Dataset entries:
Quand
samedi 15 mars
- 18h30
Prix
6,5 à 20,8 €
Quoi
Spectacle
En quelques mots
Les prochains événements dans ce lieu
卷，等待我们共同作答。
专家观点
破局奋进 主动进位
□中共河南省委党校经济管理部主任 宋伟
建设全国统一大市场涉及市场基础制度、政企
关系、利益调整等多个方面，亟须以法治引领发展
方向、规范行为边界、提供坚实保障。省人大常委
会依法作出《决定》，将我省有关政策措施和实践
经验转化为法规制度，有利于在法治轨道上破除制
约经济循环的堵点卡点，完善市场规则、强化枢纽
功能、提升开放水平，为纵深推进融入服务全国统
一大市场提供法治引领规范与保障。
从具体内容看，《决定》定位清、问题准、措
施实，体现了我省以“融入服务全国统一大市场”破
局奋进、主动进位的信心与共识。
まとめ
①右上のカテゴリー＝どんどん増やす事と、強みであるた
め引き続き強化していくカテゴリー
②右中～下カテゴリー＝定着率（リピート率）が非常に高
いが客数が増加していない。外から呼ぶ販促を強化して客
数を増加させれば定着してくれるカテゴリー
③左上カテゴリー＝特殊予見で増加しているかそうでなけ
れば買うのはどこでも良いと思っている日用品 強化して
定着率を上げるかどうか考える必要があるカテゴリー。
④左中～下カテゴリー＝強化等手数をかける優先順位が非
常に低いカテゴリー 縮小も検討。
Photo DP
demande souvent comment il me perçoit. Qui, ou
* * *
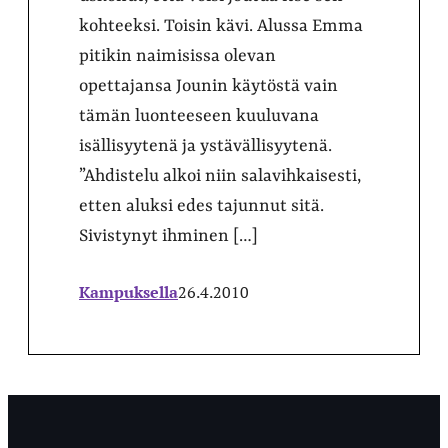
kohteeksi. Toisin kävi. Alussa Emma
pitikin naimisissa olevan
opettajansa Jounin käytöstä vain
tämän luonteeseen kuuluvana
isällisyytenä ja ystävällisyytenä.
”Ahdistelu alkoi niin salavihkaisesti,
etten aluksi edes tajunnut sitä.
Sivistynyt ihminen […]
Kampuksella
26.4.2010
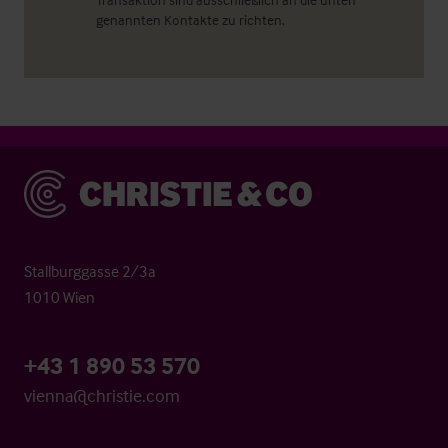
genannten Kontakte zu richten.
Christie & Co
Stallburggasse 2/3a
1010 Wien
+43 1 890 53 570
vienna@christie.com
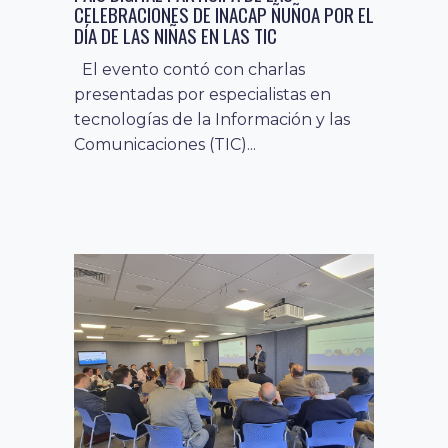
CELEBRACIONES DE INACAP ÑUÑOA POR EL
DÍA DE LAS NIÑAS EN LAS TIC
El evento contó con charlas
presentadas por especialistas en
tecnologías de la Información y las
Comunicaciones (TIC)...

YOUR GOAL: Number of lines above with the word "下カテゴリー": supply it alone.

WRITTEN RESPONSE: 2